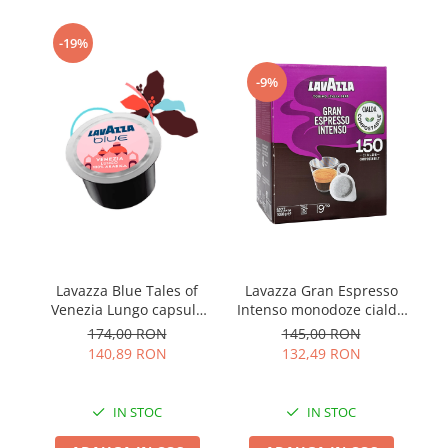
-19%
-9%
Lavazza Blue Tales of
Lavazza Gran Espresso
L
Venezia Lungo capsule
Intenso monodoze cialde
100buc
ESE 150buc
174,00 RON
145,00 RON
140,89 RON
132,49 RON
IN STOC
IN STOC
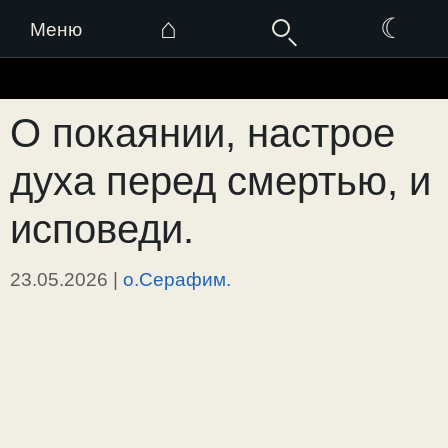
⌂
☾
Меню
Перейти
к
О покаянии, настрое
содержимому
духа перед смертью, и
исповеди.
23.05.2026
|
о.Серафим.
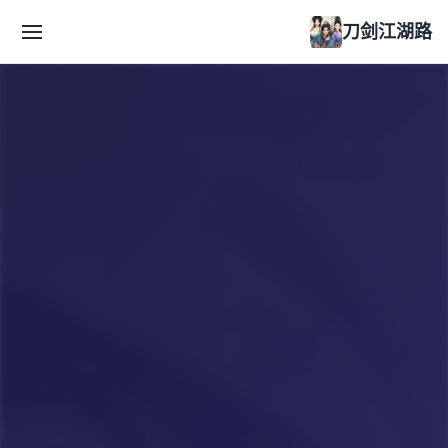
刀剑江湖路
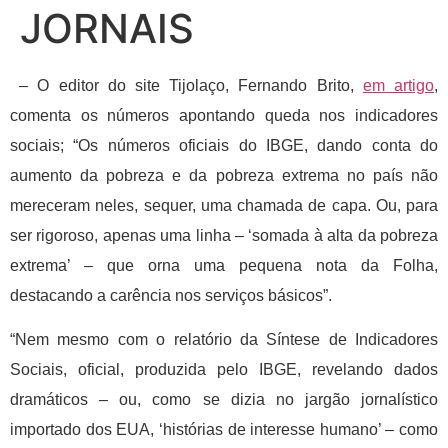
JORNAIS
– O editor do site Tijolaço, Fernando Brito,
em artigo
,
comenta os números apontando queda nos indicadores
sociais; “Os números oficiais do IBGE, dando conta do
aumento da pobreza e da pobreza extrema no país não
mereceram neles, sequer, uma chamada de capa. Ou, para
ser rigoroso, apenas uma linha – ‘somada à alta da pobreza
extrema’ – que orna uma pequena nota da Folha,
destacando a carência nos serviços básicos”.
“Nem mesmo com o relatório da Síntese de Indicadores
Sociais, oficial, produzida pelo IBGE, revelando dados
dramáticos – ou, como se dizia no jargão jornalístico
importado dos EUA, ‘histórias de interesse humano’ – como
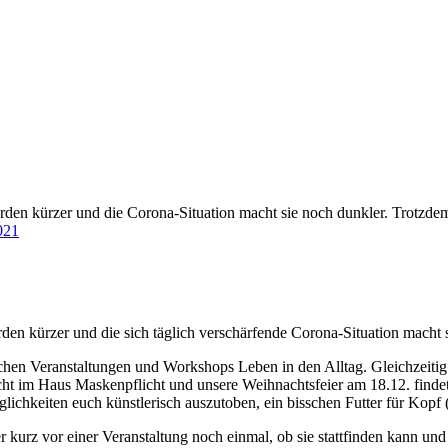
 werden kürzer und die Corona-Situation macht sie noch dunkler. Trotzd
021
erden kürzer und die sich täglich verschärfende Corona-Situation macht 
hen Veranstaltungen und Workshops Leben in den Alltag. Gleichzeitig
ht im Haus Maskenpflicht und unsere Weihnachtsfeier am 18.12. findet a
lichkeiten euch künstlerisch auszutoben, ein bisschen Futter für Kopf 
r kurz vor einer Veranstaltung noch einmal, ob sie stattfinden kann un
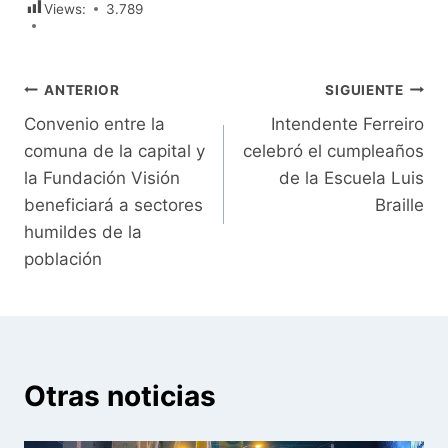
Views:
3.789
Navegación
ANTERIOR
SIGUIENTE
Convenio entre la
Intendente Ferreiro
de
comuna de la capital y
celebró el cumpleaños
entradas
la Fundación Visión
de la Escuela Luis
beneficiará a sectores
Braille
humildes de la
población
Otras noticias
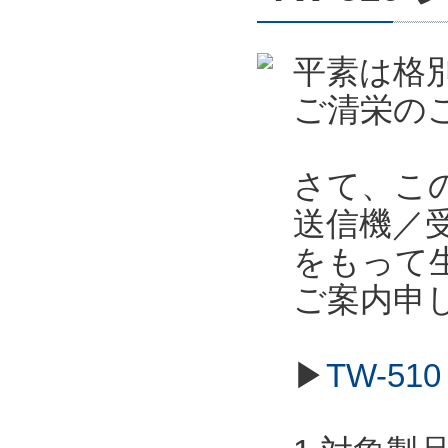
平素は格
ご清栄の
さて、こ
送信機／受信
をもって
ご案内申
▶
TW-5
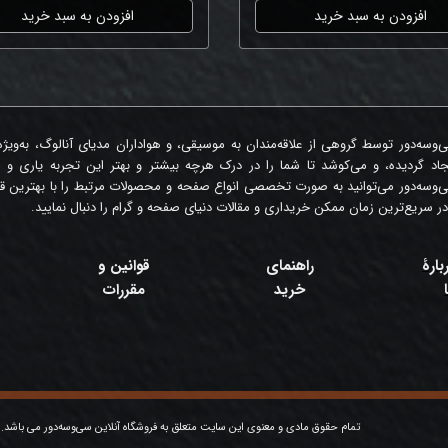
افزودن به سبد خرید
افزودن به سبد خرید
‌وسه‌دور توسط گروهی از علاقه‌مندان به موسیقی، و هواداران مدیای آنالوگ، به‌ویژ
جاد گردیده، و می‌کوشد تا شما را در درک هرچه بیشتر و بهتر این تجربه یاری و 
‌وسه‌دور می‌توانید به صورت تخصصی انواع صفحه و محصولات مرتبط را با بهترین قی
در سریع‌ترین زمان ممکن خریداری و مقالات دنیای صفحه و گرام را دنبال نمایید.
بارۀ
راهنمای
قوانین و
خرید
مقررات
تمام حقوق مادی و معنوی این سایت متعلق به فروشگاه آنلاین سی‌وسه‌دور می باشد.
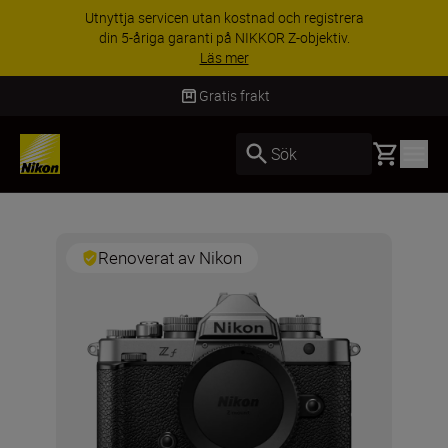
Utnyttja servicen utan kostnad och registrera
din 5-åriga garanti på NIKKOR Z-objektiv.
Läs mer
Gratis frakt
Basket
Sök
Renoverat av Nikon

What the task asks. Write out every record above exactly as it stands, but leave out the pictures.

Answer to the exercise.
-19%
-9%
Lavazza Blue Tales of
Lavazza Gran Espresso
L
Venezia Lungo capsule
Intenso monodoze cialde
100buc
ESE 150buc
174,00 RON
145,00 RON
140,89 RON
132,49 RON
IN STOC
IN STOC
⌂
☾
Меню
Перейти
к
О покаянии, настрое
содержимому
духа перед смертью, и
исповеди.
23.05.2026
|
о.Серафим.
刀剑江湖路
JORNAIS
– O editor do site Tijolaço, Fernando Brito,
em artigo
,
comenta os números apontando queda nos indicadores
sociais; “Os números oficiais do IBGE, dando conta do
aumento da pobreza e da pobreza extrema no país não
mereceram neles, sequer, uma chamada de capa. Ou, para
ser rigoroso, apenas uma linha – ‘somada à alta da pobreza
extrema’ – que orna uma pequena nota da Folha,
destacando a carência nos serviços básicos”.
“Nem mesmo com o relatório da Síntese de Indicadores
Sociais, oficial, produzida pelo IBGE, revelando dados
dramáticos – ou, como se dizia no jargão jornalístico
importado dos EUA, ‘histórias de interesse humano’ – como
 werden kürzer und die Corona-Situation macht sie noch dunkler. Trotzd
021
erden kürzer und die sich täglich verschärfende Corona-Situation macht 
hen Veranstaltungen und Workshops Leben in den Alltag. Gleichzeitig
ht im Haus Maskenpflicht und unsere Weihnachtsfeier am 18.12. findet a
lichkeiten euch künstlerisch auszutoben, ein bisschen Futter für Kopf 
r kurz vor einer Veranstaltung noch einmal, ob sie stattfinden kann un
Views:
3.789
Navegación
ANTERIOR
SIGUIENTE
Convenio entre la
Intendente Ferreiro
de
comuna de la capital y
celebró el cumpleaños
entradas
la Fundación Visión
de la Escuela Luis
beneficiará a sectores
Braille
humildes de la
población
Otras noticias
平素は格
ご清栄の
さて、こ
送信機／受信
をもって
ご案内申
▶
TW-5
افزودن به سبد خرید
افزودن به سبد خرید
‌وسه‌دور توسط گروهی از علاقه‌مندان به موسیقی، و هواداران مدیای آنالوگ، به‌ویژ
جاد گردیده، و می‌کوشد تا شما را در درک هرچه بیشتر و بهتر این تجربه یاری و 
‌وسه‌دور می‌توانید به صورت تخصصی انواع صفحه و محصولات مرتبط را با بهترین قی
در سریع‌ترین زمان ممکن خریداری و مقالات دنیای صفحه و گرام را دنبال نمایید.
بارۀ
راهنمای
قوانین و
خرید
مقررات
تمام حقوق مادی و معنوی این سایت متعلق به فروشگاه آنلاین سی‌وسه‌دور می باشد.
Utnyttja servicen utan kostnad och registrera
din 5-åriga garanti på NIKKOR Z-objektiv.
Läs mer
Gratis frakt
Basket
Sök
Renoverat av Nikon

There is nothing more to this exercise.